SOLUTION: P(A)=.37, P(B)=.19, P(A and B)=.13. What is the probability that A doesn't occur or B does?

There are two ways to do this problem. By formulas and by Venn diagram.
I'll show you both ways, because you need to learn to do it both ways.

First, by formulas:

A prime " ' " after an event such as B' is the event that B does not occur.

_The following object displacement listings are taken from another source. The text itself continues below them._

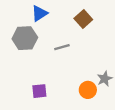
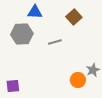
blue triangle: (39, 13) -> (35, 12), turned 35
purple square: (39, 91) -> (13, 86), moved

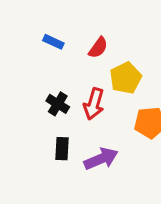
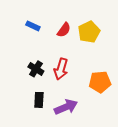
yellow pentagon: (126, 78) -> (89, 32), moved

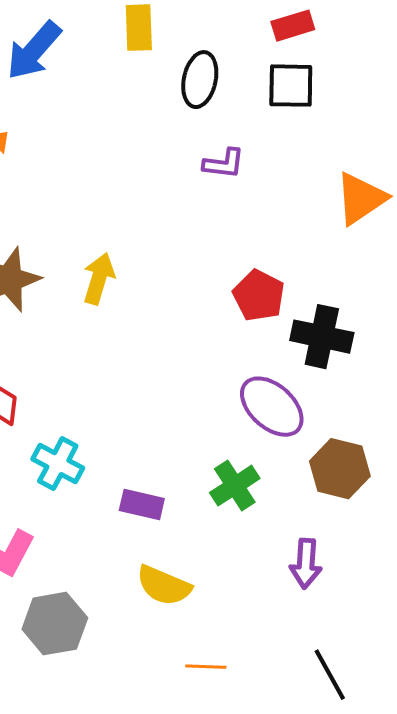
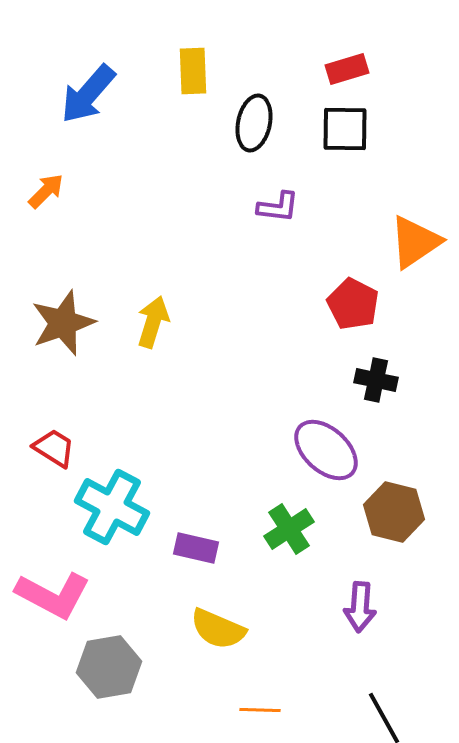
red pentagon: (259, 296) -> (353, 304), moved
black cross: (322, 337) -> (376, 380), size x0.7
cyan cross: (58, 464) -> (112, 507), size x1.4

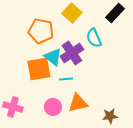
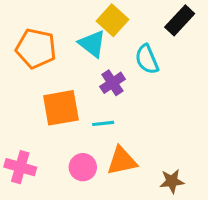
orange pentagon: (41, 31) -> (36, 48), moved
purple cross: (72, 53) -> (112, 83), size x0.7
cyan triangle: (53, 57) -> (92, 44), moved

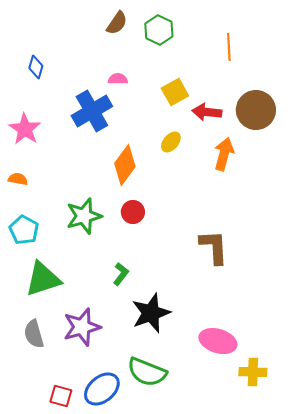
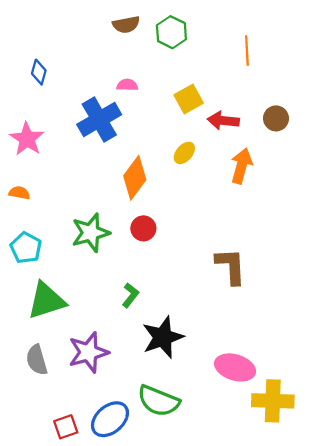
brown semicircle: (117, 23) -> (126, 25), turned 45
brown circle: (256, 110) -> (276, 118), size x0.6
yellow cross: (253, 372) -> (273, 401), size x1.4
red square: (61, 396) -> (66, 427), turned -35

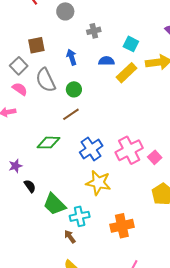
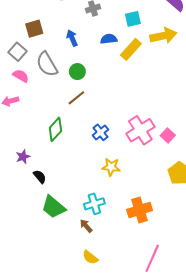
cyan square: (131, 44) -> (133, 19), turned -35
green diamond: (48, 143) -> (55, 129), turned -45
blue cross: (91, 149) -> (101, 132), size x0.7
yellow star: (98, 183) -> (111, 167), size x0.7
green trapezoid: (54, 204) -> (53, 207), moved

We'll need three formulas:

1.     P(X or Y) = P(X) + P(Y) - P(X and Y)

2.     P(X') = 1 - P(X)

3.     P(X) = P(X and Y) + P(X and Y')

If we substitute in formula 1, using X=A' and Y=B,

       P(A' or B) = P(A') + P(B) - P(A' and B)
       P(A' or B) = P(A') + .19  - P(A' and B)

So we will need both P(A') and P(A' and B) to complete that. 

We can find P(A') from formula 1, using X=A

       P(A') = 1 - P(A) = 1 - .37 = .63

We can find P(A' and B) from formula 3, using X=B and Y=A.

       P(B) = P(B and A) + P(B and A')
       .19  =     .13    + P(B and A')
       .06  = P(B and A')   <--- that is the same as P(A' and B) 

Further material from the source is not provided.